Пройдут еще годы. И уже в Праге даже страстная любовь к Константину Родзевичу не позволит ей разрушить той клятвы; после мучительных колебаний Цветаева остается в семье, – и это ее собственное решение.
Однако когда Сергей Яковлевич решительно поставил вопрос о возвращении на родину, в семейных отношениях возникает новый этап. В ответ на просьбу о советском паспорте Эфрон получил от советского полпредства («полпредством» прикрывались советские спецслужбы) задание, казалось бы, совсем невинное: реорганизовать «Союз возвращения на родину», возникший в Париже еще в 1925 году, но влачивший не слишком заметное существование. Задание выглядело поначалу даже заманчиво: объединить эмигрантов – тех, кто, как и Эфрон, хочет вернуться на родину; превратить Союз в центр советского влияния во Франции. Сергей Яковлевич с энтузиазмом принялся за дело.
Дома, в семье, отца горячо поддерживает Ариадна. Сын еще мал, но и он жаждет немедленно ехать в СССР. Упрямо сопротивляется только Цветаева. Кажется, что вещее предчувствие с необоримой силой удерживает ее от безоговорочного «да», которого так ждет от нее муж. Трудно назвать это просто словом «страх». В отличие от мужа, она-то прожила четыре страшных года в большевистской Москве. Благородные лозунги о равенстве и братстве обольстить ее уже не могли. То было почти знание, а не безотчетный страх. Знание-предчувствие несчастья для всей семьи. Пытаясь взвешивать «за» и «против», она сравнивала себя с витязем на раздорожье: «Влево поедешь – коня загубишь, вправо поедешь – сам пропадешь…» И ведь решать приходилось не только за себя: за будущность детей тоже…
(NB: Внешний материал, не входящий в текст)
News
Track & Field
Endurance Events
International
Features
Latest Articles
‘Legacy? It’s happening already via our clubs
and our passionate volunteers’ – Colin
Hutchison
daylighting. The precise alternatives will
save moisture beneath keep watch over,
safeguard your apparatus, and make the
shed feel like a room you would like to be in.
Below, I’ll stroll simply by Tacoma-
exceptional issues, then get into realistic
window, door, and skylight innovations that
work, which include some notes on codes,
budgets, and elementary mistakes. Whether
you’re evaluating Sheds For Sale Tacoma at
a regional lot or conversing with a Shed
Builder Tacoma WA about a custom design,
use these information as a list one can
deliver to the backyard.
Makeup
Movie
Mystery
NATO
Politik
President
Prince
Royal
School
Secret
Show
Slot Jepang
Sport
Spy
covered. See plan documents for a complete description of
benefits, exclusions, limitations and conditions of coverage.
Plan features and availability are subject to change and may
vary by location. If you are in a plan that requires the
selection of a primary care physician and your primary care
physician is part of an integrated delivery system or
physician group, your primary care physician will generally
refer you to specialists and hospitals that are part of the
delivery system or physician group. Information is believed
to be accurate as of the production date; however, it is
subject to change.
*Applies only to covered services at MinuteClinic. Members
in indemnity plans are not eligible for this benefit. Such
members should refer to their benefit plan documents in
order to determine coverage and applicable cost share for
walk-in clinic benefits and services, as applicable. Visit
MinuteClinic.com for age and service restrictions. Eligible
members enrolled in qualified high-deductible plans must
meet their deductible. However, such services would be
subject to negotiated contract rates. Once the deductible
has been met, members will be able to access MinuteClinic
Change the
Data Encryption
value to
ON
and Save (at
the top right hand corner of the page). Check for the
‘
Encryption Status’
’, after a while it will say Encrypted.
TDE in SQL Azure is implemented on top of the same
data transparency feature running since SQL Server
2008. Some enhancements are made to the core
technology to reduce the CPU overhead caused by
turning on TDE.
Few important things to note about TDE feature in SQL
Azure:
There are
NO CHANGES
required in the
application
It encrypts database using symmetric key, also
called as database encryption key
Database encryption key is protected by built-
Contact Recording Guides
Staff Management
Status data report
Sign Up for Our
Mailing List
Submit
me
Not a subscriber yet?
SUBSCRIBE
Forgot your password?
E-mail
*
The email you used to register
В середине тридцатых Марина Ивановна уже отчетливо осознает, насколько наивной была ее мечта вырастить из детей «вторую себя». Дети выросли не похожими ни на мать, ни друг на друга.
Георгий Эфрон
Аля определенно пошла в эфроновскую породу. Очаровательная, некогда восхищавшая всех девочка, в шесть лет уже сочинявшая стихи и знавшая наизусть десятки стихотворений, преданная матери настолько, что та, по ее собственному признанию, почти боялась такой непомерной любви, – той девочки больше не было на свете. Любовь к матери, искренняя и экзальтированная, начала остывать, как это почти всегда случается, на рубеже четырнадцати-пятнадцатилетия. Незаурядные и разносторонние способности Ариадны были несомненны. Ее рисунки успешно принимаются в редакции журнала мод. Она с удовольствием вяжет шарфы и свитера, когда есть заказы… Но от обожания матери теперешняя Аля уже напрочь избавилась. Она делает теперь все ей наперекор, позволяя себе не просто дерзкие, но и оскорбительные выходки. В Школе рисования при Лувре она не доучилась. И вдруг устроилась зарабатывать деньги ассистенткой зубного врача. Условия работы оказались изматывающими. Но вечерами она еще и убегала из дома, надев берет по последней моде – круто набекрень, – то в гости, то в кинематограф, то на митинг. И возвращалась за полночь – захлопывая дверь в свою комнату прямо перед носом матери. Со стороны отца при этом – молчаливая поддержка дочери. Сергей Яковлевич уже утратил былую свою кротость и временами даже позволяет себе заметить, что Марина слишком деспотична: Аля выросла, теперь ей нельзя указывать, когда именно ложиться спать. «Он при Але говорит, – жалуется Цветаева в одном из писем, – что я – живая Иловайская, что оттого я так хорошо ее и написала» (в «Доме у Старого Пимена»). Нет, обиженно возражает Марина Ивановна, не на деспотичную Иловайскую она похожа, а на свою мать – спартански строгую и требовательную Марию Александровну! И вовсе не беспочвенны ее опасения за здоровье дочери: та худеет на глазах, а ведь в Чехии у нее находили затемнения в легких… А наследственность?! «Вера, – пишет Цветаева Буниной, – поймите меня: если бы роман, любовь, но никакой любви. Ей просто хочется весело проводить время, новых знакомств, кинематографов, кафе – Парижа на свободе». Эти естественные порывы, в глазах матери, означали «убеганье от самой себя», подпадение под «стандарт парижской улицы», проявление «душевной лени»…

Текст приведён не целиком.